Of course, perhaps the company that led to the making of Optimus in the first
place is Intel, because they started bundling their GPU's and then charging
OEM's _more_ for the standalone CPU than from the bundle - and eventually
OEM's were like "why not just get both Intel's GPU, and a higher-end Nvidia
one?"

If you ask me, I think Intel's move should've been declared anti-competitive
from the beginning. There's no way the bundle cost Intel less than the CPU,
but they priced it that way because they had a monopoly, and could force OEM's
to just accept the deal "or buy the more expensive CPU if they don't like it",
which was obviously a non-option option.

------
bcoates
This is absolutely brilliant. Pushing the clock from software seems like it'd
help the issue with syncing the encoded framerate on streaming video to the
display, as well. I wonder if the non-uniform refresh of a 60fps and 24fps
video on-screen at the same time would look weird.
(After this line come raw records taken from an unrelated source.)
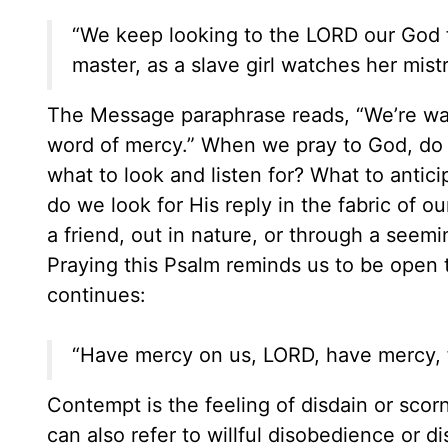
“We keep looking to the LORD our God fo
master, as a slave girl watches her mistr
The Message paraphrase reads, “We’re wat
word of mercy.” When we pray to God, do
what to look and listen for? What to antic
do we look for His reply in the fabric of 
a friend, out in nature, or through a see
Praying this Psalm reminds us to be open 
continues:
“Have mercy on us, LORD, have mercy, f
Contempt is the feeling of disdain or scor
can also refer to willful disobedience or d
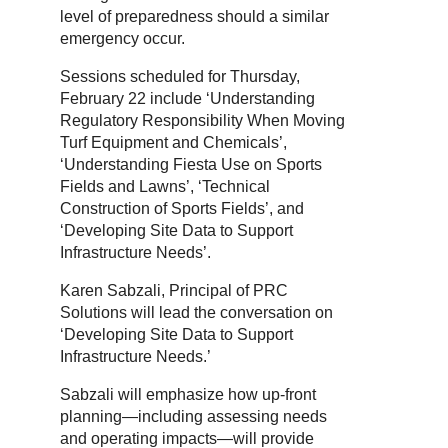
level of preparedness should a similar
emergency occur.
Sessions scheduled for Thursday,
February 22 include ‘Understanding
Regulatory Responsibility When Moving
Turf Equipment and Chemicals’,
‘Understanding Fiesta Use on Sports
Fields and Lawns’, ‘Technical
Construction of Sports Fields’, and
‘Developing Site Data to Support
Infrastructure Needs’.
Karen Sabzali, Principal of PRC
Solutions will lead the conversation on
‘Developing Site Data to Support
Infrastructure Needs.’
Sabzali will emphasize how up-front
planning—including assessing needs
and operating impacts—will provide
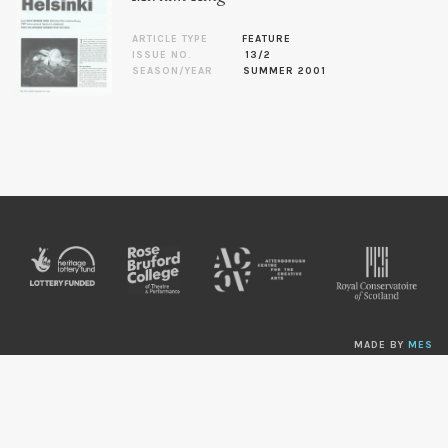
ARTICLE TYPE
FEATURE
ISSUE NO.
13/2
SEASON/YEAR
SUMMER 2001
MADE BY
MES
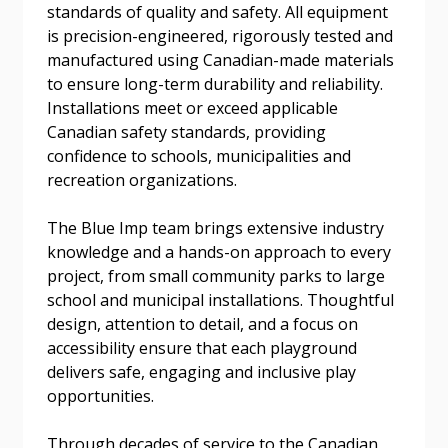
standards of quality and safety. All equipment
Forgot your Password?
Remember Me
is precision-engineered, rigorously tested and
manufactured using Canadian-made materials
to ensure long-term durability and reliability.
Email Address
Installations meet or exceed applicable
Canadian safety standards, providing
confidence to schools, municipalities and
recreation organizations.
The Blue Imp team brings extensive industry
Become a Customer
knowledge and a hands-on approach to every
project, from small community parks to large
If you have forgotten your password, click the
Register to access your dashboard, agreement
school and municipal installations. Thoughtful
“Reset Password” button above. OECM will
documents, and information session recordings – and
design, attention to detail, and a focus on
send instructions to the indicated email
easily track expirations, retenders, and required
accessibility ensure that each playground
address.
transitions.
delivers safe, engaging and inclusive play
opportunities.
Don’t yet have an OECM user account?
Register as a Customer
Register as a Customer
or
Register as
Through decades of service to the Canadian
If they're adding some cpu and a framebuffer on the display, maybe they can
start doing some compression for the cable link between GPU and display -- the
raw bitrate is proportional to resolution² ✕ color depth ✕ framerate but the
information rate doesn't go up nearly as fast as that increases. Even simple,
lossless PNG-style compression would be a huge gain on a 240hz/48bit/4k
display.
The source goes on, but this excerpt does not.